>>>>

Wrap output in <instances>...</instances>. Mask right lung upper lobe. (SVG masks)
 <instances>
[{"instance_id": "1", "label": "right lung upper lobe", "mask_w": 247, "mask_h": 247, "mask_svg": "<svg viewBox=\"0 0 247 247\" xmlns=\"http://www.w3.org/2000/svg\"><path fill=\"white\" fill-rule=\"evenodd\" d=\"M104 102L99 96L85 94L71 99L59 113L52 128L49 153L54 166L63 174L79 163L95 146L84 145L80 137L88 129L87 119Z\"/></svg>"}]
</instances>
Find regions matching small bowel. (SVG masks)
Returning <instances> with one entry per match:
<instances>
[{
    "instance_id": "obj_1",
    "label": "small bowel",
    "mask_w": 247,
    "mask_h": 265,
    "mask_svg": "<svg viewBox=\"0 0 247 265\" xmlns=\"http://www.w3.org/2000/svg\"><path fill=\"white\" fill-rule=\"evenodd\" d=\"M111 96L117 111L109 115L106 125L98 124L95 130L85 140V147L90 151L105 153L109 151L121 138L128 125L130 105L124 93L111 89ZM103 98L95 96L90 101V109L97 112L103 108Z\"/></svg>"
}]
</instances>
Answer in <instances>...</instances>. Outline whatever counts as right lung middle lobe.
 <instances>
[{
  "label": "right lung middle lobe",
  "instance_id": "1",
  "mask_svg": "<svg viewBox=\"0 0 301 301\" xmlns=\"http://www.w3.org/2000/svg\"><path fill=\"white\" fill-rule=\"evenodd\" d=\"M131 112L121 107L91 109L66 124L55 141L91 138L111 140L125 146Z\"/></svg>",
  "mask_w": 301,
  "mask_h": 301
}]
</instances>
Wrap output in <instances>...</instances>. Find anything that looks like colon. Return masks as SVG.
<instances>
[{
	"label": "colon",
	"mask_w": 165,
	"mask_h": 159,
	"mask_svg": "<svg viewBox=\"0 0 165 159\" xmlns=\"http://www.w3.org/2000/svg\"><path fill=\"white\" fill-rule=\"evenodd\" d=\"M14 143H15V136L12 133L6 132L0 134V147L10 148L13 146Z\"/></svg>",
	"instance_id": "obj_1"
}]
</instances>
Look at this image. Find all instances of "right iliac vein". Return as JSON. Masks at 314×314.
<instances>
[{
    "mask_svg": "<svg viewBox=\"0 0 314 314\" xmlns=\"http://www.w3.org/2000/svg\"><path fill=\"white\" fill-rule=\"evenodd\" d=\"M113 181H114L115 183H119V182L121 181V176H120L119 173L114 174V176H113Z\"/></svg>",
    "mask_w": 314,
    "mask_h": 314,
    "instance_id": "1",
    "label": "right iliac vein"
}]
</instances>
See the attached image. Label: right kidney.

<<<<

**WHAT THE TASK REQUIRES**
Could you restate, word for word, every line from the one containing "Wrap output in <instances>...</instances>. Find" through the last line of the records above, and nothing more?

**RESPONSE TO THE TASK**
Wrap output in <instances>...</instances>. Find anything that looks like colon. Return masks as SVG.
<instances>
[{
	"label": "colon",
	"mask_w": 165,
	"mask_h": 159,
	"mask_svg": "<svg viewBox=\"0 0 165 159\" xmlns=\"http://www.w3.org/2000/svg\"><path fill=\"white\" fill-rule=\"evenodd\" d=\"M14 143H15V136L12 133L6 132L0 134V147L10 148L13 146Z\"/></svg>",
	"instance_id": "obj_1"
}]
</instances>
Look at this image. Find all instances of "right iliac vein". Return as JSON. Masks at 314×314.
<instances>
[{
    "mask_svg": "<svg viewBox=\"0 0 314 314\" xmlns=\"http://www.w3.org/2000/svg\"><path fill=\"white\" fill-rule=\"evenodd\" d=\"M113 181H114L115 183H119V182L121 181V176H120L119 173L114 174V176H113Z\"/></svg>",
    "mask_w": 314,
    "mask_h": 314,
    "instance_id": "1",
    "label": "right iliac vein"
}]
</instances>
See the attached image. Label: right kidney.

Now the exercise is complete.